In the inland counties of Southwest Florida, a dangerously engorged Peace River collapsed a bridge, trapped residents in homes and destroyed businesses in DeSoto County. And in Central Florida, Hurricane Ian’s rains swamped lakes, submerged streets, and forced dramatic rescues of motorists trapped in their cars.
At least 85 “Deceased:” Thousands of people caught in the rapidly-rising waters remain unaccounted for as search and rescue teams continued to ride street-to-street in all-terrain vehicles or by foot looking for survivors. Other teams, with cadaver-sniffing dogs, searched for the deceased.
With every new day, we learn the extent of the casualties. The death toll rose to 85 by late Sunday, with Lee County accounting for about half — 42. The search also started shifting from rescue to recovery, as crews found more dead bodies than they were saving trapped people.
John Galatro, who rode out the storm in his condo on Fort Myers Beach, told us he had “seen bodies everywhere.” Ten people died trying to climb to the roof during the height of the surge, he said.
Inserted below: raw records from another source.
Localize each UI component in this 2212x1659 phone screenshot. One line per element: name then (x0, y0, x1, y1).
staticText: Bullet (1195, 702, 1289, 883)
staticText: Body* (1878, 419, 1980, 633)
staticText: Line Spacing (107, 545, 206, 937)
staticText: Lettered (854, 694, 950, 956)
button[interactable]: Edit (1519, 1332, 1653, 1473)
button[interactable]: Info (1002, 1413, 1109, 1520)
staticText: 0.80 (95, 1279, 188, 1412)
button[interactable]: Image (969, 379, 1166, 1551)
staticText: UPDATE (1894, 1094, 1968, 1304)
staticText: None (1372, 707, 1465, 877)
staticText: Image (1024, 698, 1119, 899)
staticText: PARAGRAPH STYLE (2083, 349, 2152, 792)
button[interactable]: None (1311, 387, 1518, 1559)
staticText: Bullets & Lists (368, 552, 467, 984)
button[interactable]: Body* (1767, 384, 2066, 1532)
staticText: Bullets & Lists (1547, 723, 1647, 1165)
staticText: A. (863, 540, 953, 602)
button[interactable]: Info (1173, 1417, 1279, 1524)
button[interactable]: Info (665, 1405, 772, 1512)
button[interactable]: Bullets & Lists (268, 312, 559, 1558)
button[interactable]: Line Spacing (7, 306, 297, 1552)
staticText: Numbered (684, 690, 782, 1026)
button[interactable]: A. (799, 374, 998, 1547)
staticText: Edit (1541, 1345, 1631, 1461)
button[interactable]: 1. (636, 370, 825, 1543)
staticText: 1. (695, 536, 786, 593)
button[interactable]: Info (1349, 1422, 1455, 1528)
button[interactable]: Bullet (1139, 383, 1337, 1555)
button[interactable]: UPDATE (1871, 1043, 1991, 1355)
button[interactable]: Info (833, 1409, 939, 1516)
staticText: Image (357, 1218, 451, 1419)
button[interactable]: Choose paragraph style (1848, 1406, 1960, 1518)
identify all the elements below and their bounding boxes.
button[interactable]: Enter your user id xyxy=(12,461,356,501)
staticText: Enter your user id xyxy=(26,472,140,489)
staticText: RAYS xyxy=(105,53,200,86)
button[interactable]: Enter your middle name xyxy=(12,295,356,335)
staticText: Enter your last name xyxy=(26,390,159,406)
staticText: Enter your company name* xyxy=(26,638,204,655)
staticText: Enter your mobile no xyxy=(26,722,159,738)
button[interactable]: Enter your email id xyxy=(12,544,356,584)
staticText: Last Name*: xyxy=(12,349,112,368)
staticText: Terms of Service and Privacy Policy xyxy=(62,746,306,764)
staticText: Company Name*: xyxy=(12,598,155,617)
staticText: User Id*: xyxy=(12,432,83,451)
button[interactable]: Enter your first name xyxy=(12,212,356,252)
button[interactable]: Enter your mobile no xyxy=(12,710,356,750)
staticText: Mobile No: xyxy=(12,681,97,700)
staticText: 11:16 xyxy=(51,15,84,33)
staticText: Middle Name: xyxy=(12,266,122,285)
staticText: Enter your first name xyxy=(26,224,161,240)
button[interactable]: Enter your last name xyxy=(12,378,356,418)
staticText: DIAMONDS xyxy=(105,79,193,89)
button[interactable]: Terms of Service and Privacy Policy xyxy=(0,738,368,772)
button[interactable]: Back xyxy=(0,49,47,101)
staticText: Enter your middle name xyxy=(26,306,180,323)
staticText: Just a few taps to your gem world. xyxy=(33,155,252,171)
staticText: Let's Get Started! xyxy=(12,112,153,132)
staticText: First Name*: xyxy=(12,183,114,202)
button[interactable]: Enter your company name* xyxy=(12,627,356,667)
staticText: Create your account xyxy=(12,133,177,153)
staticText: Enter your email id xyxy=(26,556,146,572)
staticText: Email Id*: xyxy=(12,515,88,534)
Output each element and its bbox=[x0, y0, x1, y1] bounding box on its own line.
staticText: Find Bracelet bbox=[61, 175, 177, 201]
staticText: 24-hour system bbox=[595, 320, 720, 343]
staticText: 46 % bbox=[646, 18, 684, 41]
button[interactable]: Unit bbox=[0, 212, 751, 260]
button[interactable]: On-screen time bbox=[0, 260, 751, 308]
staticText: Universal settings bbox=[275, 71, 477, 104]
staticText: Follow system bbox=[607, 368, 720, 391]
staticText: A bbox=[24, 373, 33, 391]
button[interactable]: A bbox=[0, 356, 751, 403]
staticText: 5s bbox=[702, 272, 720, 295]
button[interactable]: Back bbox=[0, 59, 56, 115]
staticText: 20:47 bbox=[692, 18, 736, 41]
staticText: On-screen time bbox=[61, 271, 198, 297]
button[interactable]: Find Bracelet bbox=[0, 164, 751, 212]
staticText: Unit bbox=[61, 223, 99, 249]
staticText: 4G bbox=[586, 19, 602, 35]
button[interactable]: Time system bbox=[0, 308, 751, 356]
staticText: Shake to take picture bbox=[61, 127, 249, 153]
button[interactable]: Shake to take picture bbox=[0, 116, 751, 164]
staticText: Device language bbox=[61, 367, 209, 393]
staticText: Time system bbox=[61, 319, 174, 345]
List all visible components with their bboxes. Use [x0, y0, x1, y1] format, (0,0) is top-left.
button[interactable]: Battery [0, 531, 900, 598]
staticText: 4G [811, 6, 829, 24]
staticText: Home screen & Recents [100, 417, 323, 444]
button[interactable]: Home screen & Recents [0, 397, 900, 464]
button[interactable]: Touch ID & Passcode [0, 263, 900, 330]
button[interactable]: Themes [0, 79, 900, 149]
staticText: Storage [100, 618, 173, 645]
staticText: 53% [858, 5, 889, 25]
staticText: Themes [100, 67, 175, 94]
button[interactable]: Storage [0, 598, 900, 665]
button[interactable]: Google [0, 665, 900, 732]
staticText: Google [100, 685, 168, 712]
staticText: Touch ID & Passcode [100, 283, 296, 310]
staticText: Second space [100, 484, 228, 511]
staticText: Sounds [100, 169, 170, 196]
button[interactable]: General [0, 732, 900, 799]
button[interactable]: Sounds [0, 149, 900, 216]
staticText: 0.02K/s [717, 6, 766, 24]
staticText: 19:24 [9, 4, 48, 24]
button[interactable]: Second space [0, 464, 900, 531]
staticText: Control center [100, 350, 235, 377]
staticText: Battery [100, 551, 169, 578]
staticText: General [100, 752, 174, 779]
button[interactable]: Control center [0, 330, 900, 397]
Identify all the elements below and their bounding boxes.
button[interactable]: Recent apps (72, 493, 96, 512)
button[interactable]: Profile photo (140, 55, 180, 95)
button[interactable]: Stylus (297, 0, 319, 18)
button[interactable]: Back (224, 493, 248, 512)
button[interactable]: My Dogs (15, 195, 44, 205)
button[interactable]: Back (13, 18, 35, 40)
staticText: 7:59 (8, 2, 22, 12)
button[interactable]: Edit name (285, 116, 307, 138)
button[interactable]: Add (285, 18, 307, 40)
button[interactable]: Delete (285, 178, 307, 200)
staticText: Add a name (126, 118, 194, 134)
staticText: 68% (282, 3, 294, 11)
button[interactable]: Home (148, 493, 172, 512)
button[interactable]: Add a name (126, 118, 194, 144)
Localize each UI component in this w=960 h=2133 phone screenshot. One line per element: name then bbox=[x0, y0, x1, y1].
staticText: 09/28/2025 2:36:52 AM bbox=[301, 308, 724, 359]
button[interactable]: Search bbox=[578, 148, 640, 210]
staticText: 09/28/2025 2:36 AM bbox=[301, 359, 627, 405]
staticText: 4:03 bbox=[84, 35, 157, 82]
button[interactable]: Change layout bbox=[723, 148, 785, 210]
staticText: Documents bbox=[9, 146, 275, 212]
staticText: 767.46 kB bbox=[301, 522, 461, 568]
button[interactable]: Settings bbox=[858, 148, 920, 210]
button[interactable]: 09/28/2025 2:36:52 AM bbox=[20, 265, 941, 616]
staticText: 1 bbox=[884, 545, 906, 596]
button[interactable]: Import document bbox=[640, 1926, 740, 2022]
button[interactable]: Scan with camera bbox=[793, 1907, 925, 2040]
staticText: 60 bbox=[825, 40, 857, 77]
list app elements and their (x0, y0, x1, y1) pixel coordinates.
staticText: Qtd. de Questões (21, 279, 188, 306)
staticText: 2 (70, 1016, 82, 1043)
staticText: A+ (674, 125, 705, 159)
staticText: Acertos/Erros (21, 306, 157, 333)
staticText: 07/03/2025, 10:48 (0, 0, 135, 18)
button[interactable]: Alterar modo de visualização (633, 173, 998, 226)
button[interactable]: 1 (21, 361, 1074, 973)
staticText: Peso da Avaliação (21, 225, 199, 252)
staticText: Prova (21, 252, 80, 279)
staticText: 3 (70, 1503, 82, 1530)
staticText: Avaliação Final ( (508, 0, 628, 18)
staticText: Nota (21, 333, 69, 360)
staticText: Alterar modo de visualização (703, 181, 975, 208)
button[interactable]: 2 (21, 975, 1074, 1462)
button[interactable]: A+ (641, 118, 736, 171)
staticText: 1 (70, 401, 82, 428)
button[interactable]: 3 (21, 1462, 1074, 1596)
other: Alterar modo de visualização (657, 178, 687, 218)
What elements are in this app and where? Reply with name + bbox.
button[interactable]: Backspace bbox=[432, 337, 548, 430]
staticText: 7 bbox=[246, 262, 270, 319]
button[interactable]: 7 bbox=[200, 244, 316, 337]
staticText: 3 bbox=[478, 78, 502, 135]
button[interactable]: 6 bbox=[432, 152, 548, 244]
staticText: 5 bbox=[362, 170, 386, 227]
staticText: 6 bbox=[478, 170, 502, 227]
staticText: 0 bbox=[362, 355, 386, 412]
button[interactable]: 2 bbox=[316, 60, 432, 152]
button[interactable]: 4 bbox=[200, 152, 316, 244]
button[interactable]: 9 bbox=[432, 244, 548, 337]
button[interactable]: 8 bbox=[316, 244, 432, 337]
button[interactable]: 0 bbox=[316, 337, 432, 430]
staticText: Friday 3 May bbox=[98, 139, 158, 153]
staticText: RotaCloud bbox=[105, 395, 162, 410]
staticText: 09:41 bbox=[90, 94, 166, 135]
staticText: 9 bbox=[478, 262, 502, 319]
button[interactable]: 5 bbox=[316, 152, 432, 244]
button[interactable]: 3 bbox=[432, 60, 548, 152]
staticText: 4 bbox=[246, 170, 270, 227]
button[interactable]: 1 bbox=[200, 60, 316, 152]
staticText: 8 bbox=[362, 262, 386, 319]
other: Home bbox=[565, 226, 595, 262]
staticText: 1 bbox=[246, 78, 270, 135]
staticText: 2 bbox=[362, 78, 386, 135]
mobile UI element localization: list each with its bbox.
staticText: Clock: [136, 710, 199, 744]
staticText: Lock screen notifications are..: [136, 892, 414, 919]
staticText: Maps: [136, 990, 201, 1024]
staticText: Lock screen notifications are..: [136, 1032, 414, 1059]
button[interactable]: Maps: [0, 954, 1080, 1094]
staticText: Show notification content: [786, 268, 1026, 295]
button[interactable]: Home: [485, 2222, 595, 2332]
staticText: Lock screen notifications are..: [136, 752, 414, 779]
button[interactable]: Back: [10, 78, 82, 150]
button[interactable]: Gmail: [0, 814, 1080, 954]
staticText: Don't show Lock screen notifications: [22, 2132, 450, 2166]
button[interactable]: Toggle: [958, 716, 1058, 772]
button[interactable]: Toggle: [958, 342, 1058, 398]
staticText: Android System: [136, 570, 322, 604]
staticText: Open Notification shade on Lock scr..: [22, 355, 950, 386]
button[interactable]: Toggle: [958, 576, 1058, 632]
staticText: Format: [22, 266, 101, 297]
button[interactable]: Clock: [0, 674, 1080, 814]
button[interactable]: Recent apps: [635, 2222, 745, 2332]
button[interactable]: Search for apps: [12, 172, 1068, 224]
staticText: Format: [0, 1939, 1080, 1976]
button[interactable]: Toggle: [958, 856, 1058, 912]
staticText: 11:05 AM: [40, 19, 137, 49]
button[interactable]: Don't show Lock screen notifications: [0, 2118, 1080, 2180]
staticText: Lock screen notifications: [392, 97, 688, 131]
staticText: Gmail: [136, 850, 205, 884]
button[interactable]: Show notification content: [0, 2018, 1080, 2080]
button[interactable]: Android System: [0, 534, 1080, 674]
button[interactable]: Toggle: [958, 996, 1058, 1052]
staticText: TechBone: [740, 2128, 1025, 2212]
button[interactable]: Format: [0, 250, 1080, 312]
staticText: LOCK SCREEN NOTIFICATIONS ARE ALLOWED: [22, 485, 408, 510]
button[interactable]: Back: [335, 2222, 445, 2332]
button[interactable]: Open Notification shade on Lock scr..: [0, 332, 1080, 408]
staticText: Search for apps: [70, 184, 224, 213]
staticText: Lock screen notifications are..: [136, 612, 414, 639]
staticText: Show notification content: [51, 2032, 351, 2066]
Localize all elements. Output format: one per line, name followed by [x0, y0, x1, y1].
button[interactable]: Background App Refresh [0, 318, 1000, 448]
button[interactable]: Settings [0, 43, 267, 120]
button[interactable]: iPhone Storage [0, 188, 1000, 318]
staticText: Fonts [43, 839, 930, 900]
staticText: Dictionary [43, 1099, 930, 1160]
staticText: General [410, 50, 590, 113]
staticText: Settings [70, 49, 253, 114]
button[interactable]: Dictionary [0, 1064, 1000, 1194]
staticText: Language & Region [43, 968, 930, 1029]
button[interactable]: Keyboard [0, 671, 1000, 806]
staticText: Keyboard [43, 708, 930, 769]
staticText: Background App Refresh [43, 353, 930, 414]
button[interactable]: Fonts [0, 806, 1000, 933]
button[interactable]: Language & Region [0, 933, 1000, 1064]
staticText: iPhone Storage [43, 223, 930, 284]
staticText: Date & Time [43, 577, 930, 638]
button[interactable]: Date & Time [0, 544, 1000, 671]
He made a sign that read: “Deceased” so search helicopters could see them.
Lee County Sheriff Carmine Marceno announced 42 storm-related deaths in his county on Sunday, where the communities of Matlacha, Pine Island, Captiva, Sanibel and Fort Myers Beach saw some of Hurricane Ian’s worst destruction and now account for half of the confirmed deaths statewide.
Most died by drowning, and survivors speculated there could be many more bodies buried under debris or carried away by high waters.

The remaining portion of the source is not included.